Instruction

Please remove this section when submitting your homework.

Students are encouraged to work together on homework and/or utilize advanced AI tools. However, sharing, copying, or providing any part of a homework solution or code to others is an infraction of the University’s rules on Academic Integrity. Any violation will be punished as severely as possible. Final submissions must be uploaded to Gradescope. No email or hard copy will be accepted. For late submission policy and grading rubrics, please refer to the course website.

Question 1 (Multivariate Normal Distribution)

This question is about playing with AI tools for generating multivariate normal random variables. Let \(X_i\), \(i = 1, \ldots, n\) be i.i.d. multivariate normal random variables with mean \(\mu\) and covariance matrix \(\Sigma\), where \[ \mu = \begin{bmatrix} 1 \\ 2 \end{bmatrix}, \quad \text{and} \quad \Sigma = \begin{bmatrix} 1 & 0.5 \\ 0.5 & 1 \end{bmatrix}. \] Write R code to perform the following tasks. Please try to use AI tools as much as possible in this question.

  1. [10 points] Generate a set of \(n = 2000\) observations from this distribution. Only display the first 5 observations in your R output. Make sure set random seed \(=1\) in order to replicate the result. Calculate the sample covariance matrix of the generated data and compare it with the true covariance matrix \(\Sigma\).

  2. [10 points] If you used VS Code and AI tools to perform the previous question, then they will most likely suggest using the mvrnorm function from the MASS package. However, there are alternative ways to complete this question. For example, you could first generate \(n\) standard normal random variables, and then transform them to the desired distribution. Write down the mathematical formula of this approach in Latex, and then write R code to implement this approach. Only display the first 5 observations in your R output. Validate your approach by computing the sample covariance matrix of the generated data and compare it with the true covariance matrix \(\Sigma\). Please note that you should not use the mvrnorm function anymore in this question.

  3. [10 points] Write an R function called mymvnorm that takes the following arguments: n, mu, sigma. The function should return a matrix of dimension \(n \times p\), where \(p\) is the length of mu. The function should generate \(n\) observations from a multivariate normal distribution with mean mu and covariance matrix sigma. You should not use the mvrnorm function in your code. Instead, use the logic you wrote in part b) to generate the data. Again, validate your result by calculating the sample covariance matrix of the generated data and compare to \(\Sigma\). Also, when setting seed correctly, your answer in this question should be identical to the one in part b).

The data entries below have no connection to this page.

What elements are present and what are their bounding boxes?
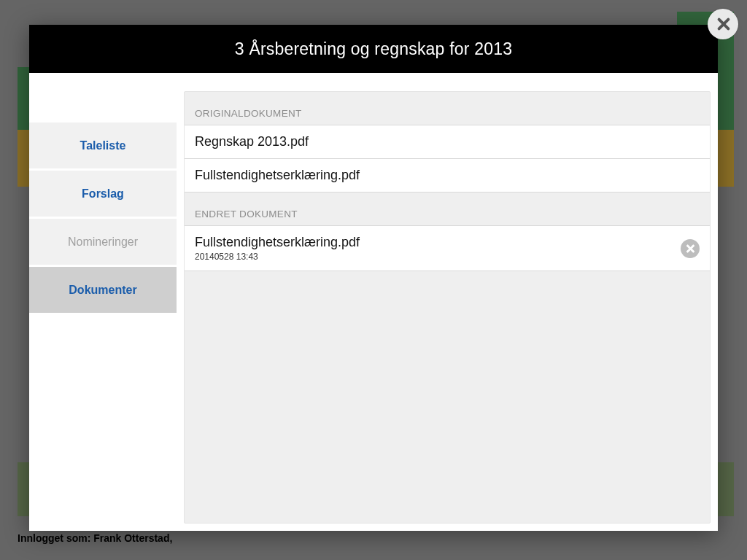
modal-content: ORIGINALDOKUMENT Regnskap 2013.pdf Fulls… xyxy=(177,73,718,531)
section-heading-changed: ENDRET DOKUMENT xyxy=(185,192,710,226)
delete-document-button[interactable] xyxy=(681,239,700,258)
close-modal-button[interactable] xyxy=(708,9,738,39)
document-row[interactable]: Fullstendighetserklæring.pdf 20140528 13… xyxy=(185,226,710,271)
tab-taleliste[interactable]: Taleliste xyxy=(29,122,177,168)
close-icon xyxy=(716,17,730,31)
document-filename: Fullstendighetserklæring.pdf xyxy=(195,168,360,183)
tab-label: Dokumenter xyxy=(69,284,136,297)
modal-body: Taleliste Forslag Nomineringer Dokumente… xyxy=(29,73,718,531)
modal-sidebar: Taleliste Forslag Nomineringer Dokumente… xyxy=(29,73,177,531)
document-modal: 3 Årsberetning og regnskap for 2013 Tale… xyxy=(29,25,718,531)
document-timestamp: 20140528 13:43 xyxy=(195,252,360,262)
tab-dokumenter[interactable]: Dokumenter xyxy=(29,267,177,313)
tab-label: Taleliste xyxy=(80,139,126,152)
tab-label: Nomineringer xyxy=(68,236,138,249)
section-heading-original: ORIGINALDOKUMENT xyxy=(185,92,710,125)
tab-nomineringer[interactable]: Nomineringer xyxy=(29,219,177,265)
logged-in-status: Innlogget som: Frank Otterstad, xyxy=(18,532,172,544)
document-row[interactable]: Regnskap 2013.pdf xyxy=(185,125,710,159)
document-list: ORIGINALDOKUMENT Regnskap 2013.pdf Fulls… xyxy=(184,91,711,524)
close-icon xyxy=(685,244,695,254)
document-filename: Regnskap 2013.pdf xyxy=(195,134,309,149)
modal-title: 3 Årsberetning og regnskap for 2013 xyxy=(29,25,718,73)
document-row[interactable]: Fullstendighetserklæring.pdf xyxy=(185,159,710,192)
tab-label: Forslag xyxy=(82,187,124,201)
document-filename: Fullstendighetserklæring.pdf xyxy=(195,235,360,250)
tab-forslag[interactable]: Forslag xyxy=(29,171,177,217)
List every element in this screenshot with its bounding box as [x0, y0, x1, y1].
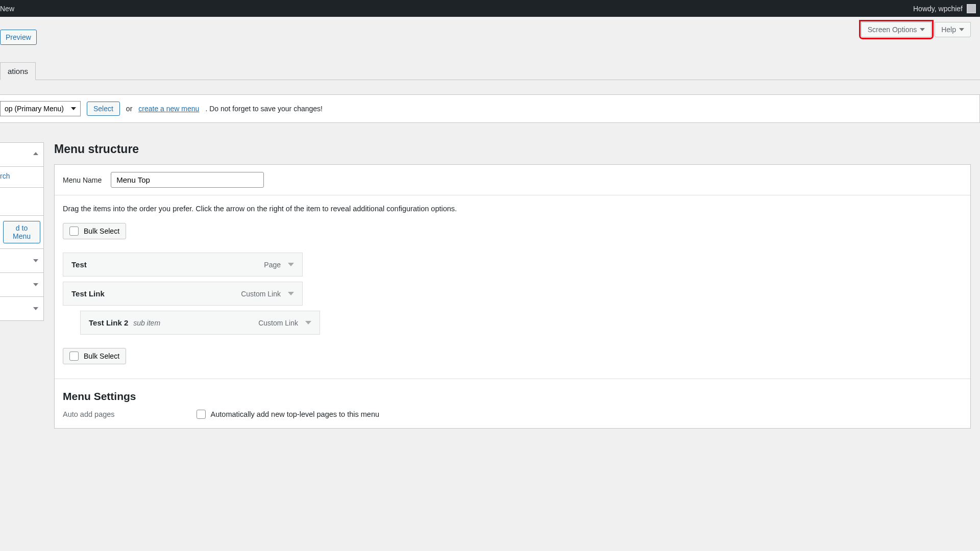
preview-wrap: Preview — [0, 30, 37, 45]
chevron-down-icon — [959, 28, 964, 31]
menu-name-input[interactable] — [111, 172, 264, 188]
menu-item-type: Custom Link — [241, 290, 281, 298]
chevron-down-icon[interactable] — [288, 263, 294, 266]
screen-options-button[interactable]: Screen Options — [861, 22, 932, 37]
divider — [55, 379, 970, 379]
chevron-down-icon — [71, 107, 76, 110]
sidebar-panel-expanded[interactable] — [0, 142, 44, 167]
chevron-down-icon — [920, 28, 925, 31]
admin-bar: New Howdy, wpchief — [0, 0, 980, 17]
main-wrap: rch d to Menu Menu structure Menu Name D… — [0, 142, 980, 429]
screen-options-label: Screen Options — [868, 26, 917, 34]
add-to-menu-button[interactable]: d to Menu — [3, 221, 40, 243]
chevron-down-icon — [33, 259, 38, 262]
sidebar-tab-search[interactable]: rch — [0, 166, 44, 188]
help-button[interactable]: Help — [935, 22, 971, 37]
bulk-select-label: Bulk Select — [84, 352, 119, 360]
bulk-select-button-bottom[interactable]: Bulk Select — [63, 348, 126, 364]
menu-item-type: Page — [264, 261, 281, 269]
menu-item-title: Test Link — [71, 289, 105, 298]
chevron-down-icon[interactable] — [288, 292, 294, 295]
menu-item[interactable]: Test Link Custom Link — [63, 282, 303, 306]
howdy-text[interactable]: Howdy, wpchief — [913, 5, 963, 13]
auto-add-label: Auto add pages — [63, 410, 115, 418]
menu-select-bar: op (Primary Menu) Select or create a new… — [0, 94, 980, 123]
create-menu-link[interactable]: create a new menu — [138, 105, 199, 113]
menu-item-sub: sub item — [133, 319, 160, 327]
auto-add-row: Auto add pages Automatically add new top… — [63, 410, 962, 419]
chevron-up-icon — [33, 152, 38, 155]
sidebar-panel-collapsed-1[interactable] — [0, 248, 44, 273]
help-label: Help — [941, 26, 956, 34]
sidebar-search-box[interactable] — [0, 187, 44, 216]
chevron-down-icon — [33, 307, 38, 310]
menu-name-row: Menu Name — [55, 165, 970, 195]
nav-tabs: ations — [0, 62, 980, 80]
menu-item[interactable]: Test Page — [63, 253, 303, 277]
chevron-down-icon — [33, 283, 38, 286]
bulk-select-label: Bulk Select — [84, 227, 119, 235]
menu-item-type: Custom Link — [258, 319, 298, 327]
admin-bar-left[interactable]: New — [0, 5, 14, 13]
select-button[interactable]: Select — [87, 102, 120, 116]
menu-item-title: Test — [71, 260, 87, 269]
select-suffix: . Do not forget to save your changes! — [205, 105, 323, 113]
checkbox-icon — [69, 352, 79, 361]
menu-settings-heading: Menu Settings — [63, 390, 962, 403]
menu-structure-heading: Menu structure — [54, 142, 971, 156]
checkbox-icon — [69, 227, 79, 236]
chevron-down-icon[interactable] — [305, 321, 311, 324]
menu-select-value: op (Primary Menu) — [5, 105, 64, 113]
checkbox-icon — [197, 410, 206, 419]
auto-add-text: Automatically add new top-level pages to… — [211, 410, 379, 418]
or-text: or — [126, 105, 132, 113]
sidebar-panel-collapsed-2[interactable] — [0, 272, 44, 297]
menu-structure-panel: Menu Name Drag the items into the order … — [54, 164, 971, 429]
bulk-select-button-top[interactable]: Bulk Select — [63, 223, 126, 239]
menu-item[interactable]: Test Link 2 sub item Custom Link — [80, 311, 320, 335]
sidebar-panel-collapsed-3[interactable] — [0, 296, 44, 321]
menu-structure-column: Menu structure Menu Name Drag the items … — [54, 142, 971, 429]
preview-button[interactable]: Preview — [0, 30, 37, 45]
structure-body: Drag the items into the order you prefer… — [55, 195, 970, 428]
menu-items-list: Test Page Test Link Custom Link — [63, 253, 962, 335]
nav-tab-active[interactable]: ations — [0, 62, 36, 80]
menu-name-label: Menu Name — [63, 176, 102, 184]
sidebar-add-wrap: d to Menu — [0, 215, 44, 249]
page-controls-row: Screen Options Help — [0, 17, 980, 37]
avatar[interactable] — [967, 4, 976, 13]
menu-item-title: Test Link 2 — [89, 318, 128, 327]
drag-instructions: Drag the items into the order you prefer… — [63, 205, 962, 213]
add-items-sidebar: rch d to Menu — [0, 142, 44, 429]
auto-add-checkbox[interactable]: Automatically add new top-level pages to… — [197, 410, 379, 419]
menu-select-dropdown[interactable]: op (Primary Menu) — [0, 101, 81, 116]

  4. [10 points] If you used any AI tools during the first three questions, write your experience here. Specifically, what tool(s) did you use? What prompt was used? Did the tool suggested a corrected answer to your question? If not, which part was wrong? How did you corrected their mistakes (e.g modifying your prompt)?

Question 2 (Data Manipulation Plots)

The following question practices data manipulation and summary statistics. Our goal is to write a function that calculates the price gap between any two given dates. Load the quantmod package and obtain the AAPL data (apple stock price).

  library(quantmod)
  getSymbols("AAPL")
## [1] "AAPL"
  plot(AAPL$AAPL.Close, pch = 19)

  1. [20 points] Calculate a 90-day moving average of the closing price of AAPL and plot it on the same graph. Moving average means that for each day, you take the average of the previous 90 days. Please do this in two ways: 1) there is a built-in function called SMA in the quantmod package; 2) write your own function to calculate the moving average. For both questions, you can utilize AI tools to help you write the code.

  2. [15 points] I have an alternative way of writing this function.

  my_average <- function(x, window) {
    # Compute the moving average of x with window size = window
    n <- length(x)
    ma <- rep(NA, n)
    for (i in window:n) {
      myinterval = (i-window/2):(i + window/2)
      myinterval = myinterval[myinterval > 0 & myinterval <= n]
      ma[i] <- mean( x[ myinterval ] )
    }
    return(ma)
  }

  AAPL$MA90 <- my_average(Cl(AAPL), 90)
  plot(AAPL$AAPL.Close, pch = 19)

  lines(AAPL$MA90, col = "red", lwd = 3)

Can you comment on the difference of these two functions? Do you think my line is approximating the true price better? Which one do you prefer and why.

Question 3 (Read/write Data)

  1. [10 Points] The ElemStatLearn package [CRAN link] is an archived package. Hence, you cannot directly install it using the install.packages() function. Instead, you may install an older version of it by using the install_github() function from the devtools package. Install the devtools package and run the find the code to install the ElemStatLearn package.

  2. [15 Points] Load the ElemStatLearn package and obtain the ozone data. Save this data into a .csv file, and then read the data back from that file into R. Print out the first 5 observations to make sure that the new data is the same as the original one.